Luke memorizes the plate number without comment. The car rolls slowly toward the exit and disappears. Neither of us pretends it was random. When he opens the passenger door for me, I hesitate just long enough to glance back at the club windows. Through the tinted glass, I can still see Jackson seated at his table.
Watching.
Let him.
Tonight wasn’t about intimidation. It was reconnaissance.
And now we know how close he’s willing to get.
CHAPTER TWENTY-EIGHT
ANDI
Ididn’t suggest visiting Luke’s parents because I felt nostalgic.
I suggested it because if Jackson Rhoades was bold enough to sit in a nightclub ten feet from us, then I had to assume he was mapping every connection in our lives. Sam and Linda were no longer walking beside the problem. They were inside it.
Luke doesn’t like this plan. He’s quiet on the drive, jaw set, hands tight on the steering wheel. When we pull into the driveway, he turns off the ignition but doesn’t move.
“We don’t have to do this,” he says. “We can leave.”
I reach for his hand. “Running doesn’t shrink him.”
His eyes flick toward the house. “I’m not worried about him right now.”
“I know.”
He exhales through his nose, then nods once. We step out together.
The house looks the same. Neatly trimmed hedges. Polished windows. The kind of place that has never known instability.
Inside, voices carry from the living room.
Then I hear it. A laugh. Low. Smooth. Controlled. Instantly, a scent of aftershave thickens, sharp and chemical, catching in my throat. My body reacts before my mind does. Heat drains from my hands.

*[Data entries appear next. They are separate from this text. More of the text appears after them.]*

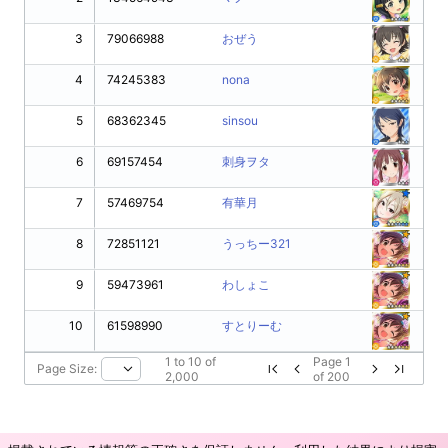
3
79066988
おぜう
4
74245383
nona
5
68362345
sinsou
6
69157454
刺身ヲタ
7
57469754
有華月
8
72851121
うっちー321
9
59473961
わしょこ
10
61598990
すとりーむ
1
to
10
of
Page
1
Page Size:
2,000
of
200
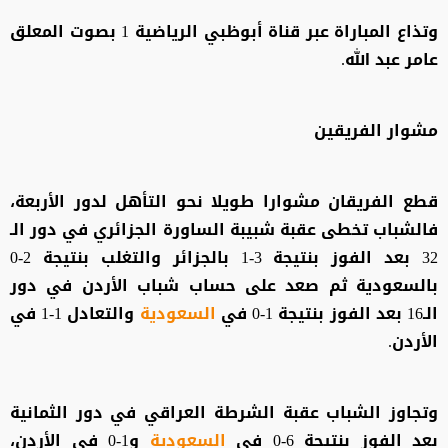
وتذاع المباراة عبر قناة أبوظبي الرياضية 1 بصوت المعلق
عامر عبد الله.
مشوار الفريقين
قطع الفريقان مشوارا طويلا نحو التأهل لدور الأربعة،
فالشباب تخطى عقبة شبيبة الساورة الجزائري في دور الـ
32 بعد الفوز بنتيجة 3-1 بالجزائر والتغلب بنتيجة 2-0
بالسعودية ثم صعد على حساب شباب الأردن في دور
الـ16 بعد الفوز بنتيجة 1-0 في
السعودية
والتعادل 1-1 في
الأردن.
وتجاوز الشباب عقبة الشرطة العراقي في دور الثمانية
بعد الفوز بنتيجة 6-0 في
السعودية
و1-0 في الأردن،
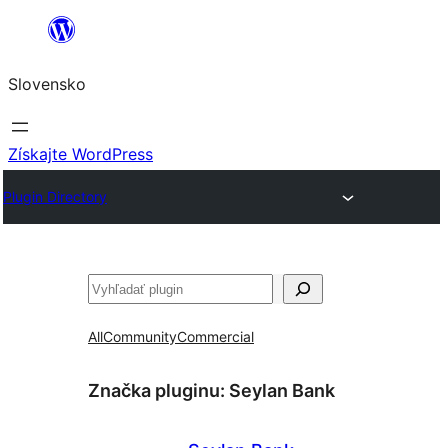
Prejsť
na
Slovensko
obsah
Získajte WordPress
Plugin Directory
Hľadať
All
Community
Commercial
Značka pluginu:
Seylan Bank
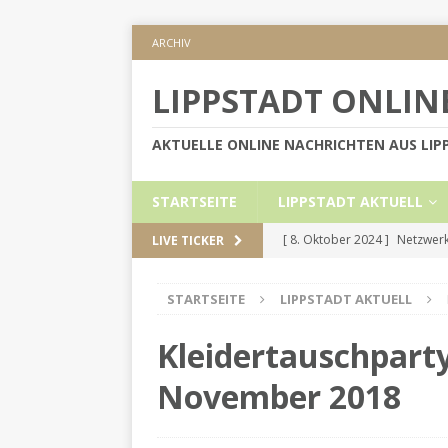
ARCHIV
LIPPSTADT ONLIN
AKTUELLE ONLINE NACHRICHTEN AUS LI
STARTSEITE
LIPPSTADT AKTUELL
[ 8. Oktober 2024 ]
Netzwerk
LIVE TICKER
KREIS SOEST
STARTSEITE
LIPPSTADT AKTUELL
[ 5. September 2024 ]
Höher
[ 2. September 2024 ]
Gesch
Kleidertauschpart
[ 30. Mai 2024 ]
Internetauft
November 2018
LIPPSTADT AKTUELL
[ 1. November 2024 ]
Persön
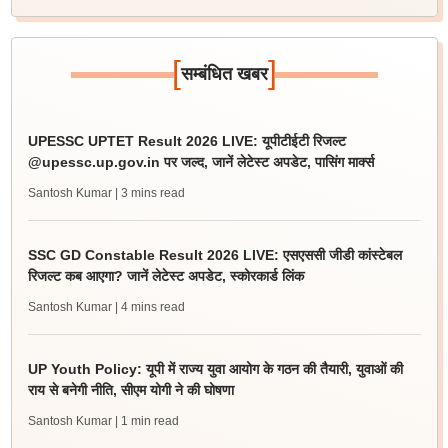
[
]
सम्बंधित खबर
UPESSC UPTET Result 2026 LIVE: यूपीटीईटी रिजल्ट
@upessc.up.gov.in पर जल्द, जानें लेटेस्ट अपडेट, पासिंग मार्क्स
Santosh Kumar
| 3 mins read
SSC GD Constable Result 2026 LIVE: एसएससी जीडी कांस्टेबल
रिजल्ट कब आएगा? जानें लेटेस्ट अपडेट, स्कोरकार्ड लिंक
Santosh Kumar
| 4 mins read
UP Youth Policy: यूपी में राज्य युवा आयोग के गठन की तैयारी, युवाओं की
राय से बनेगी नीति, सीएम योगी ने की घोषणा
Santosh Kumar
| 1 min read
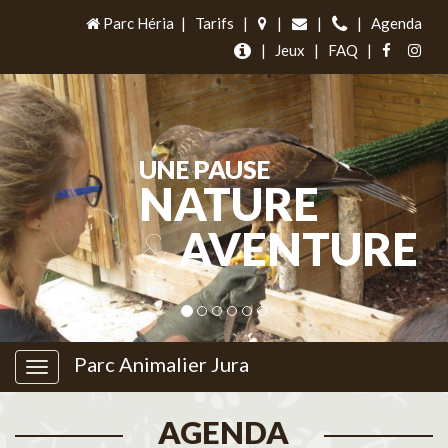
Parc Héria
|
Tarifs
|
|
|
|
Agenda
|
Jeux
|
FAQ
|
UNE PAUSE
NATURE
&
AVENTURE
Parc Animalier Jura
AGENDA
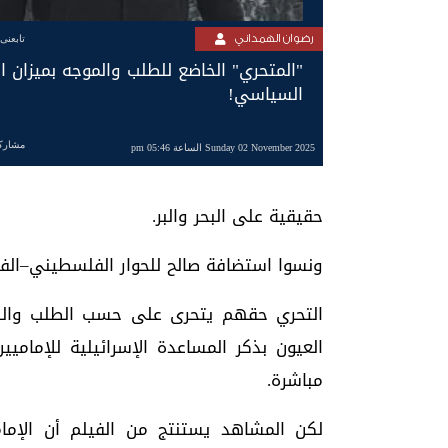
رضوان الهمداني
تابعنى
"المتحري" الخاضع للطلب والموجه بميزان 
السياسي!
مشارك
Sunday 02 November 2025 الساعة 05:46 pm
حقيقية على البحر والبر.
ونسوا استضافة صالح للحوار الفلسطيني–الفل
التحري حقهم يتحرى على حسب الطلب والهو
العيون بذكر المساعدة الإسرائيلية للإما
مباشرة.
لكن المشاهد يستنتج من الفيلم أن الإمام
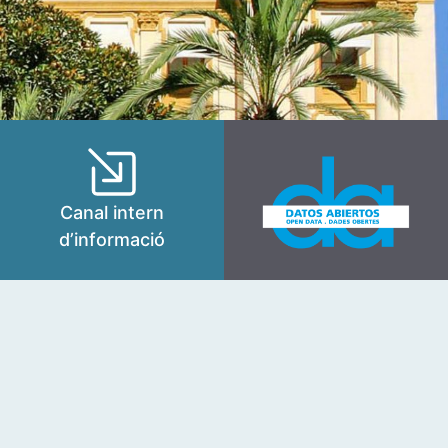
Canal intern
d’informació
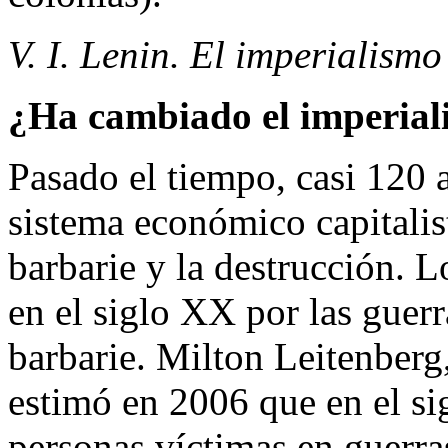
V. I. Lenin. El imperialismo
¿Ha cambiado el imperial
Pasado el tiempo, casi 120 a
sistema económico capitalis
barbarie y la destrucción. 
en el siglo XX por las guerr
barbarie. Milton Leitenberg
estimó en 2006 que en el s
personas víctimas en guerra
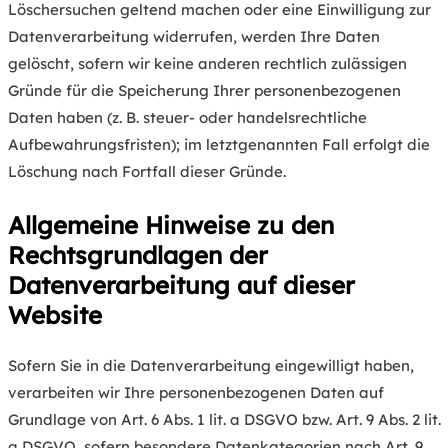
Löschersuchen geltend machen oder eine Einwilligung zur
Datenverarbeitung widerrufen, werden Ihre Daten
gelöscht, sofern wir keine anderen rechtlich zulässigen
Gründe für die Speicherung Ihrer personenbezogenen
Daten haben (z. B. steuer- oder handelsrechtliche
Aufbewahrungsfristen); im letztgenannten Fall erfolgt die
Löschung nach Fortfall dieser Gründe.
Allgemeine Hinweise zu den
Rechtsgrundlagen der
Datenverarbeitung auf dieser
Website
Sofern Sie in die Datenverarbeitung eingewilligt haben,
verarbeiten wir Ihre personenbezogenen Daten auf
Grundlage von Art. 6 Abs. 1 lit. a DSGVO bzw. Art. 9 Abs. 2 lit.
a DSGVO, sofern besondere Datenkategorien nach Art. 9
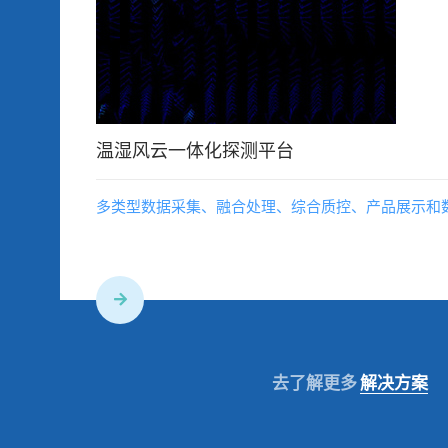
温湿风云一体化探测平台
多类型数据采集、融合处理、综合质控、产品展示和
去了解更多
解决方案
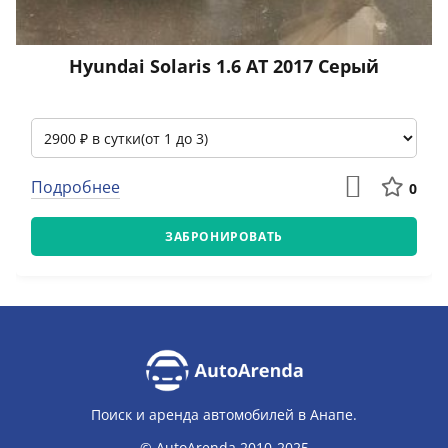
Hyundai Solaris 1.6 АТ 2017 Серый
Подробнее
0
ЗАБРОНИРОВАТЬ
Поиск и аренда автомобилей в Анапе.
© AutoArenda 2010-2025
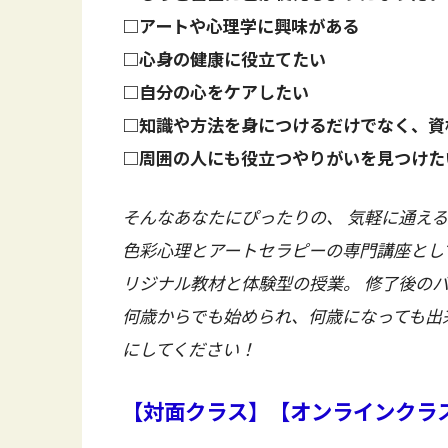
□アートや心理学に興味がある
□心身の健康に役立てたい
□自分の心をケアしたい
□知識や方法を身につけるだけでなく、資
□周囲の人にも役立つやりがいを見つけた
そんなあなたにぴったりの、 気軽に通え
色彩心理とアートセラピーの専門講座として
リジナル教材と体験型の授業。 修了後の
何歳からでも始められ、何歳になっても出
にしてください！
【対面クラス】【オンラインクラ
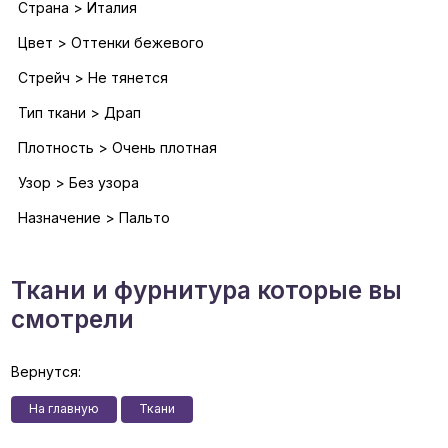
Страна > Италия
Цвет > Оттенки бежевого
Стрейч > Не тянется
Тип ткани > Драп
Плотность > Очень плотная
Узор > Без узора
Назначение > Пальто
Ткани и фурнитура которые вы
смотрели
Вернутся:
На главную
Ткани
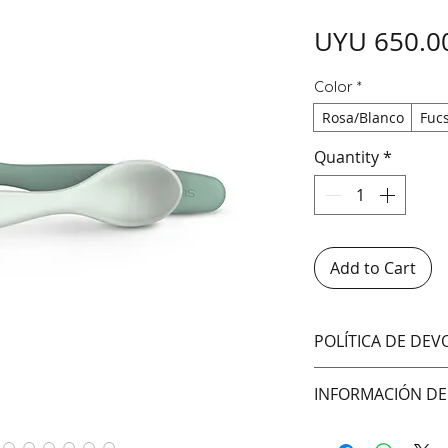
UYU 650.0
Color
*
Rosa/Blanco
Fuc
Quantity
*
Add to Cart
POLÍTICA DE DE
No aceptamos cam
INFORMACIÓN DE
Hacemos envíos 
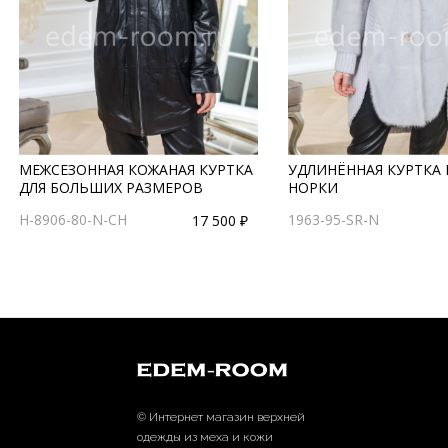
МЕЖСЕЗОННАЯ КОЖАНАЯ КУРТКА
УДЛИНЁННАЯ КУРТКА 
ДЛЯ БОЛЬШИХ РАЗМЕРОВ
НОРКИ
H-8906-80-N-CH
1963-95-SR-N
17 500 ₽
© Интернет магазин верхней
одежды из меха и кожи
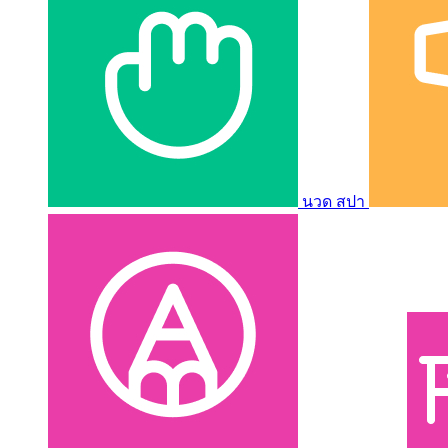
นวด สปา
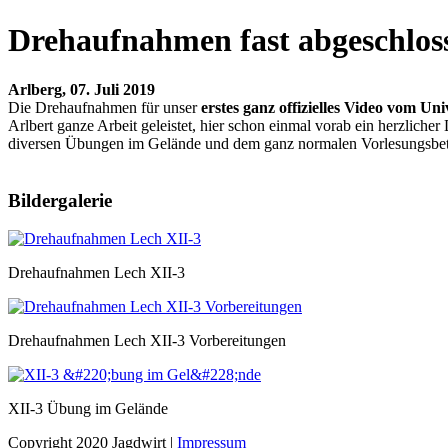
Drehaufnahmen fast abgeschlos
Arlberg, 07. Juli 2019
Die Drehaufnahmen für unser
erstes ganz offizielles Video vom Un
Arlbert ganze Arbeit geleistet, hier schon einmal vorab ein herzliche
diversen Übungen im Gelände und dem ganz normalen Vorlesungsbetrie
Bildergalerie
Drehaufnahmen Lech XII-3
Drehaufnahmen Lech XII-3 Vorbereitungen
XII-3 Übung im Gelände
Copyright 2020 Jagdwirt
|
Impressum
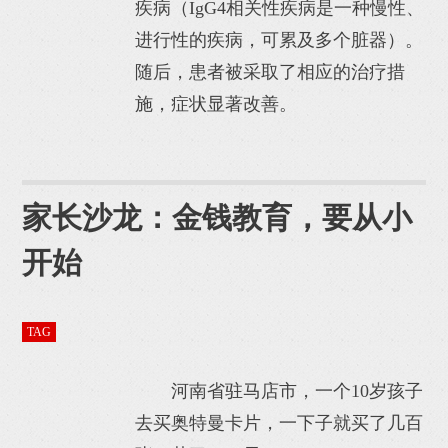
疾病（IgG4相关性疾病是一种慢性、
进行性的疾病，可累及多个脏器）。
随后，患者被采取了相应的治疗措
施，症状显著改善。
家长沙龙：金钱教育，要从小
开始
TAG
河南省驻马店市，一个10岁孩子
去买奥特曼卡片，一下子就买了几百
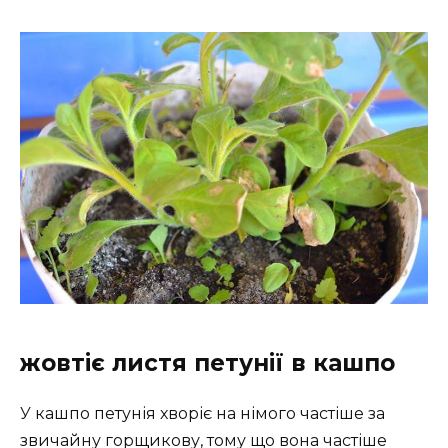
жовтіє листя петунії в кашпо
У кашпо петунія хворіє на німого частіше за
звичайну горщикову, тому що вона частіше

The fine hair along my arms prickles despite the warmth in the house, and my jaw tightens with a faint vibration deep in the muscle. My spine locks. My fingers go cold. Luke feels it immediately. His hand settles at my waist.
“No,” I whisper, even though I already know.
We round the corner into the living room.
Jackson Rhoades is seated comfortably on the sofa across from Sam and Linda, as if he has been invited for tea. Hisposture is relaxed. His smile measured. He looks perfectly at ease in a space that once felt like safety.
Luke goes still beside me. Not confused, not surprised. Still.
Sam rises first. “I’m surprised to see you two! Let me introduce you. This is Congressman?—”
“I know who he is,” Luke says flatly.
Jackson’s gaze slides to him with faint amusement. “Good to see you again, Luke.”
There is no handshake. No polite nod. Only a surreptitious reveal that he knows exactly who Luke is without an introduction.
Luke steps slightly in front of me without making a show of it. The movement is subtle, instinctive, and territorial in the quietest way.
“What are you doing here?” Luke asks.
Sam blinks between us. “You two know each other?”
And that’s when the realization hits them.